Task inputs:

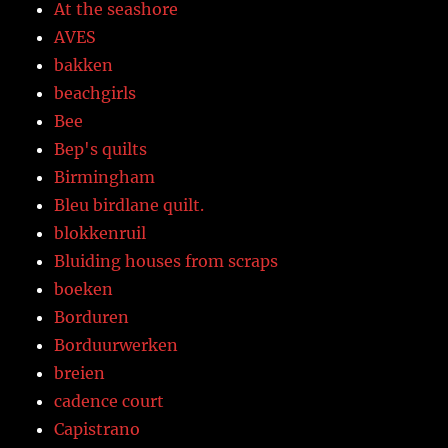
At the seashore
AVES
bakken
beachgirls
Bee
Bep's quilts
Birmingham
Bleu birdlane quilt.
blokkenruil
Bluiding houses from scraps
boeken
Borduren
Borduurwerken
breien
cadence court
Capistrano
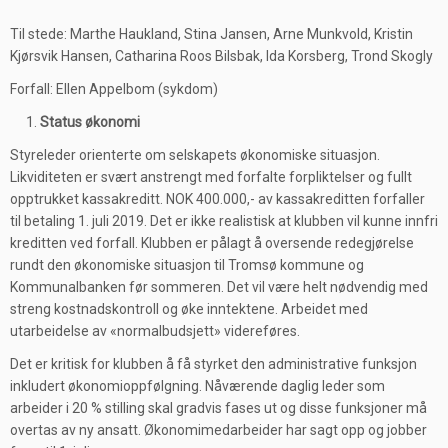
Til stede: Marthe Haukland, Stina Jansen, Arne Munkvold, Kristin
Kjørsvik Hansen, Catharina Roos Bilsbak, Ida Korsberg, Trond Skogly
Forfall: Ellen Appelbom (sykdom)
Status økonomi
Styreleder orienterte om selskapets økonomiske situasjon.
Likviditeten er svært anstrengt med forfalte forpliktelser og fullt
opptrukket kassakreditt. NOK 400.000,- av kassakreditten forfaller
til betaling 1. juli 2019. Det er ikke realistisk at klubben vil kunne innfri
kreditten ved forfall. Klubben er pålagt å oversende redegjørelse
rundt den økonomiske situasjon til Tromsø kommune og
Kommunalbanken før sommeren. Det vil være helt nødvendig med
streng kostnadskontroll og øke inntektene. Arbeidet med
utarbeidelse av «normalbudsjett» videreføres.
Det er kritisk for klubben å få styrket den administrative funksjon
inkludert økonomioppfølgning. Nåværende daglig leder som
arbeider i 20 % stilling skal gradvis fases ut og disse funksjoner må
overtas av ny ansatt. Økonomimedarbeider har sagt opp og jobber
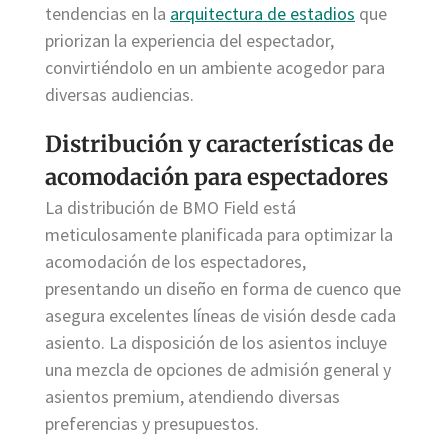
tendencias en la
arquitectura de estadios
que
priorizan la experiencia del espectador,
convirtiéndolo en un ambiente acogedor para
diversas audiencias.
Distribución y características de
acomodación para espectadores
La distribución de BMO Field está
meticulosamente planificada para optimizar la
acomodación de los espectadores,
presentando un diseño en forma de cuenco que
asegura excelentes líneas de visión desde cada
asiento. La disposición de los asientos incluye
una mezcla de opciones de admisión general y
asientos premium, atendiendo diversas
preferencias y presupuestos.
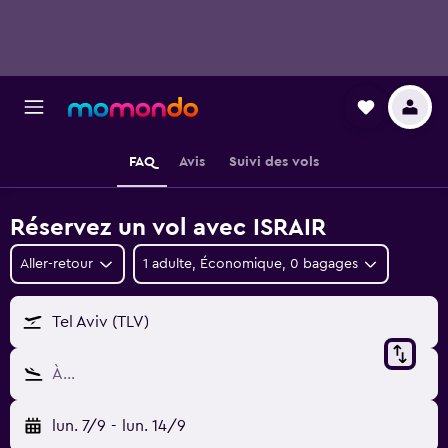
FAQ
Avis
Suivi des vols
Réservez un vol avec ISRAIR
Aller-retour
1 adulte, Économique, 0 bagages
Tel Aviv (TLV)
À…
lun. 7/9
-
lun. 14/9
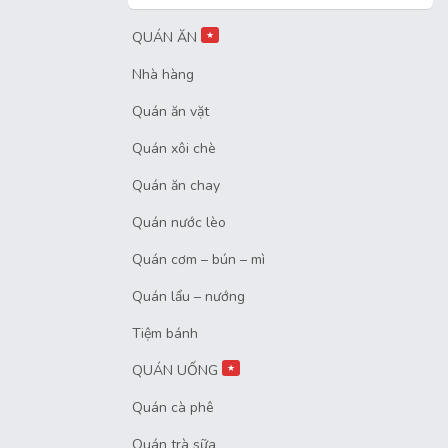
QUÁN ĂN
★
Nhà hàng
Quán ăn vặt
Quán xôi chè
Quán ăn chay
Quán nước lèo
Quán cơm – bún – mì
Quán lẩu – nướng
Tiệm bánh
QUÁN UỐNG
★
Quán cà phê
Quán trà sữa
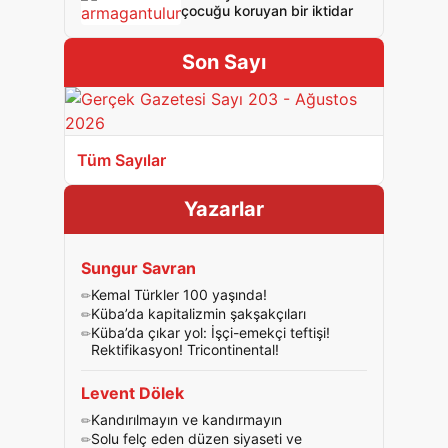
çocuğu koruyan bir iktidar
Son Sayı
Tüm Sayılar
Yazarlar
Sungur Savran
Kemal Türkler 100 yaşında!
Küba’da kapitalizmin şakşakçıları
Küba’da çıkar yol: İşçi-emekçi teftişi!
Rektifikasyon! Tricontinental!
Levent Dölek
Kandırılmayın ve kandırmayın
Solu felç eden düzen siyaseti ve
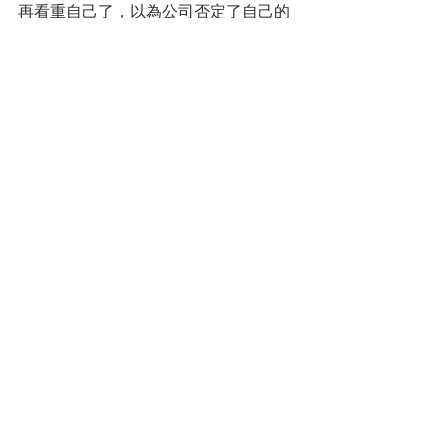
再看重自己了，以為公司否定了自己的
能力。
這個時候，恰當的安慰，就能讓批評的
消極作用被淡化，激勵作用就會得到更
大程度的彰顯。所以，批評時，一定要
傳遞這種思維： 你不是不行，你只是需
要改進；你不是不好，你只是能更好。
批評是藥，鼓勵是糖。良藥苦口，但加
點糖，更容易下嚥。
標記：
career & management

Problem: Pull out each line of the entries that contains "asientos".

Task solution:
asiento. La disposición de los asientos incluye
asientos premium, atendiendo diversas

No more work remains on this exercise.